_WORK TO COMPLETE_
The full listing, written out exactly and without images, is the expected result.

_GIVEN RECORDS_
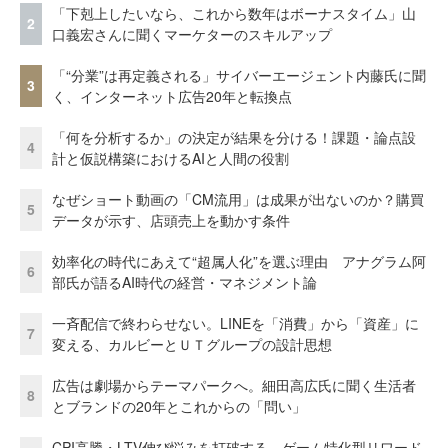
「下剋上したいなら、これから数年はボーナスタイム」山
2
口義宏さんに聞くマーケターのスキルアップ
「“分業”は再定義される」サイバーエージェント内藤氏に聞
3
く、インターネット広告20年と転換点
「何を分析するか」の決定が結果を分ける！課題・論点設
4
計と仮説構築におけるAIと人間の役割
なぜショート動画の「CM流用」は成果が出ないのか？購買
5
データが示す、店頭売上を動かす条件
効率化の時代にあえて“超属人化”を選ぶ理由 アナグラム阿
6
部氏が語るAI時代の経営・マネジメント論
一斉配信で終わらせない。LINEを「消費」から「資産」に
7
変える、カルビーとＵＴグループの設計思想
広告は劇場からテーマパークへ。細田高広氏に聞く生活者
8
とブランドの20年とこれからの「問い」
CPI高騰・LTV伸び悩みを打破する ゲーム特化型リワード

_ANSWER SPACE_
「下剋上したいなら、これから数年はボーナスタイム」山
2
口義宏さんに聞くマーケターのスキルアップ
「“分業”は再定義される」サイバーエージェント内藤氏に聞
3
く、インターネット広告20年と転換点
「何を分析するか」の決定が結果を分ける！課題・論点設
4
計と仮説構築におけるAIと人間の役割
なぜショート動画の「CM流用」は成果が出ないのか？購買
5
データが示す、店頭売上を動かす条件
効率化の時代にあえて“超属人化”を選ぶ理由 アナグラム阿
6
部氏が語るAI時代の経営・マネジメント論
一斉配信で終わらせない。LINEを「消費」から「資産」に
7
変える、カルビーとＵＴグループの設計思想
広告は劇場からテーマパークへ。細田高広氏に聞く生活者
8
とブランドの20年とこれからの「問い」
CPI高騰・LTV伸び悩みを打破する ゲーム特化型リワード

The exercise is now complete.